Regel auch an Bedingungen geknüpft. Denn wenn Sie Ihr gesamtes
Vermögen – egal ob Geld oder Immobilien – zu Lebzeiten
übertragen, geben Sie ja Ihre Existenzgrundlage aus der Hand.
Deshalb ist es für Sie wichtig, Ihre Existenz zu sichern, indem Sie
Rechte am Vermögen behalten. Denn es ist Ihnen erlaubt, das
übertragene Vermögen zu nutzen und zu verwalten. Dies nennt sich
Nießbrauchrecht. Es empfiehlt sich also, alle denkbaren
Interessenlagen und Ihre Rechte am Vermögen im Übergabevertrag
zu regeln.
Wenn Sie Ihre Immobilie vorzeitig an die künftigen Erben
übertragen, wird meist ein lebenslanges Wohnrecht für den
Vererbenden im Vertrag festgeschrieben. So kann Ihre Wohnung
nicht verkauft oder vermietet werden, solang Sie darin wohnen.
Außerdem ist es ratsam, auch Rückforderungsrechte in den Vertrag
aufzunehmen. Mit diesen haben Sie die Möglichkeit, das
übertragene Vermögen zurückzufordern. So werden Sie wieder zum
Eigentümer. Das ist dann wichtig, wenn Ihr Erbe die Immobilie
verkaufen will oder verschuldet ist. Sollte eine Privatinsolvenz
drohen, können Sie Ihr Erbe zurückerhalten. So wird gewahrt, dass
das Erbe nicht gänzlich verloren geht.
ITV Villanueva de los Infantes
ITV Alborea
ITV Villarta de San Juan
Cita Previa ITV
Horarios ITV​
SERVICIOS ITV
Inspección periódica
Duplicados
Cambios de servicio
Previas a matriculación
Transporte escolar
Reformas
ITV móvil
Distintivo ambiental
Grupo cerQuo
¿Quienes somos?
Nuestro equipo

▶ [Your assignment] Check each line of the listing above, and copy it if it contains the word "Denn".

▶ [Answer space]
Regel auch an Bedingungen geknüpft. Denn wenn Sie Ihr gesamtes
Rechte am Vermögen behalten. Denn es ist Ihnen erlaubt, das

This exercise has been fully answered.